We say that \( f \) is *bounded from above* iff there
exists an \( M \in \mathbb{R} \) such that
\( f(x) \le M \text{ for all } x \in X \).

We say that \( f \) is *bounded from below* iff there
exists an \( M \in \mathbb{R} \) such that
\( f(x) > M \text{ for all } x \in X \).

We say that \( f \) is *bounded* iff it is both *bounded
from above* and *bounded from below*.

#### Continuous functions on a closed interval are bounded

Let \( a < b \) be real numbers. Let \( f : [a,b] \to \mathbb{R} \) be a function continuous on \( [a, b] \). Then \( f \) is a bounded function.

#### Obtains maximum/minimum

Let \( f: X \to \mathbb{R} \) be a function, and \( x_0 \in X \).

We say that \( f \) *obtains its maximum* at \( x_0 \)
iff \( f(x_0) \ge f(x) \text{ for all } x \in X \).

We say that \( f \) *obtains its minimum* at \( x_0 \)
iff \( f(x_0) \le f(x) \text{ for all } x \in X \).

### Maximum principle

Let \( a < b \) be real numbers. Let \( f : [a,b] \to \mathbb{R} \) be a function continuous on \( [a, b] \).

Then there is an \( x_{max} \in [a, b] \) such that \( f(x_{max}) \ge f(x) \text{ for all } x \in [a, b] \) (\( f \) obtains its maximum at \( x_{max} \)).

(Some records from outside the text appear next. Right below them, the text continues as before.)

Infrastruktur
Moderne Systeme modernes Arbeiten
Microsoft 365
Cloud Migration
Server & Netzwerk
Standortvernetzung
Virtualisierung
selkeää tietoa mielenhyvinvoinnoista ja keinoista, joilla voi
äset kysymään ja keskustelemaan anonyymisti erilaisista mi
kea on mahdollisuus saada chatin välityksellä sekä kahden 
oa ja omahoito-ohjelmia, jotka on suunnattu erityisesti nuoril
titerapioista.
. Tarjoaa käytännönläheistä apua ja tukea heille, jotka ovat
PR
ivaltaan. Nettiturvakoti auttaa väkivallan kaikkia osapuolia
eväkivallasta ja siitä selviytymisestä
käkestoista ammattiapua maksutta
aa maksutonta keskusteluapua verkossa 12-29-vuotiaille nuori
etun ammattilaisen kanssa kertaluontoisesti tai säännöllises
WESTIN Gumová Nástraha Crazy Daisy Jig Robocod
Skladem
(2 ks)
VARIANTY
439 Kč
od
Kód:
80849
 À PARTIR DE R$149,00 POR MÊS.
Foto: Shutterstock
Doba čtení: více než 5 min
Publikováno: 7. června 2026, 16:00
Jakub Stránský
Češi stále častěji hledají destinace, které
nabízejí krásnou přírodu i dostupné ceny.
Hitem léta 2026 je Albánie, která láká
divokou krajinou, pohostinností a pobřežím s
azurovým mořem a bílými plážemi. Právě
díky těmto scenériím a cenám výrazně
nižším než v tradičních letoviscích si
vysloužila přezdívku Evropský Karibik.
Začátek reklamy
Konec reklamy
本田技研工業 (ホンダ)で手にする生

Similarly, there is an \( x_{min} \in [a, b] \) such that \( f(x_{min}) \le f(x) \text{ for all } x \in [a, b] \) (\( f \) obtains its minimum at \( x_{min} \)).

### Proof

The proof of the maximum principle is good to study, as it brings together many ideas, including:

- Supremum
- Axiom of choice
- Heine-Borel theorem
- Function convergence and continuity
- Sequences and limits of sequences
- Sequences and their limits
- Correspondence between function limits and sequences

#### Outline

- \( f \) is continuous with a closed interval domain ⇒\( f \) is bounded. (by: continuous functions on a closed interval are bounded)
(proof for this lemma: proof by contradiction—identify an unbounded sub-sequence, then show that it contradicts with Heine-Borel).

- \( a < b \) ⇒ \( [a, b] \) is non-empty ⇒ \( \{f(x) : x \in [a, b] \} \) is non-empty ⇒
- \( m := \sup(\{f(x) : x \in [a, b] \}) \) exists.
- Define a sequence: \( S := (a_n)_{n=1}^{\infty} \) where \( a_n := \text{ some x such that } m - \frac{1}{n} < f(x) \) (requires axiom of choice)
- There must exist a subsequence of \( S \), \( (a_{n_j})_{j=1}^{\infty} \), that converges to an element of \( [a, b] \) (by Heine-Borel theorem).
- If the subsequence converges to \( c \in [a, b] \). What is the value of \( f(c) \)? We should take a limit of the sequence \((f(a_{n_j}))_{j=1}^{\infty} \). To do so, view the elements:

\( f(a_{n_j}) > m - \frac{1}{n_j} \ge m - \frac{1}{j} \)

(I find it easier to conceptualize the above by replacing the inequality with \( f(a_{n_j}) = m - \frac{1}{j} + \delta \), for some \( \delta > 0 \)) - \( \lim_{j \to \infty} f(a_{n_j}) = \lim_{j \to \infty} m - \frac{1}{j} + \delta = m + \delta = m \text{ (the only valid case is for } \delta = 0 \text{)} \)
- Thus, we have a sequence of elements from \( [a, b] \) that converges to an element \( c \in [a, b] \) and that \( f(c) = m \), the maximum of all values of \( f \) in \( [a, b] \).